Figure Designer
Heritage and scope
This is an original Open Science Skills workflow for figure production in social-science manuscripts. It is general — apply to any figure type (line, bar, point, density, map, network, small multiples). For figures whose interpretation depends on method-specific standards, also consult the relevant sibling skill (conjoint-design, conjoint-diagnostics, list-experiment, topic-modeling, text-classification, vlm-ocr-pipeline). For end-stage QA on a finished figure set, hand off to figure-table-audit.
A good figure earns its place in the manuscript: it makes a single comparison legible, it can be read without the surrounding text, and it can be regenerated from a script. If a figure cannot do all three, it is not yet ready.
Instructions
1. State the comparison before drawing
Write down, in one sentence, what the figure is supposed to let the reader see.

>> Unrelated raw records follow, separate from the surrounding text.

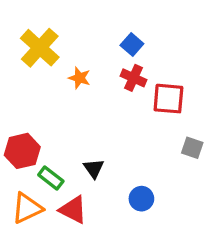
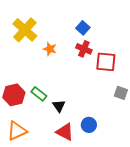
green rectangle: (51, 178) -> (39, 94), moved
red triangle: (73, 210) -> (65, 132), moved

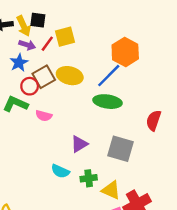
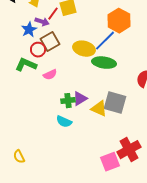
purple arrow: (27, 45) -> (42, 22), moved
yellow ellipse: (70, 76) -> (84, 49), moved
pink semicircle: (44, 116) -> (50, 75), turned -40
green cross: (89, 178) -> (68, 101), moved
yellow triangle: (111, 190) -> (99, 109), moved

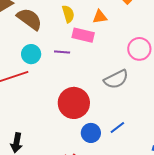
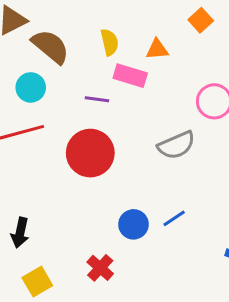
cyan circle: (31, 54) -> (31, 87), moved
red circle: (74, 103) -> (90, 153), moved

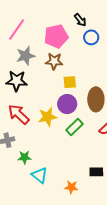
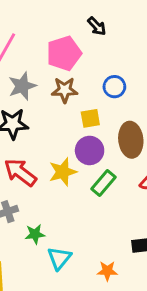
blue circle: (91, 37) -> (114, 87), moved
cyan triangle: (40, 175) -> (59, 258), turned 36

Examples:
- "Treatment effect is larger among low-information respondents than among high-information respondents."
- "Vote share for Party A declines monotonically with district urbanization."
- "Topic 7 prevalence rises sharply after the 2024 election."
If you cannot state the comparison in one sentence, the figure has too many goals — split it into multiple panels or multiple figures.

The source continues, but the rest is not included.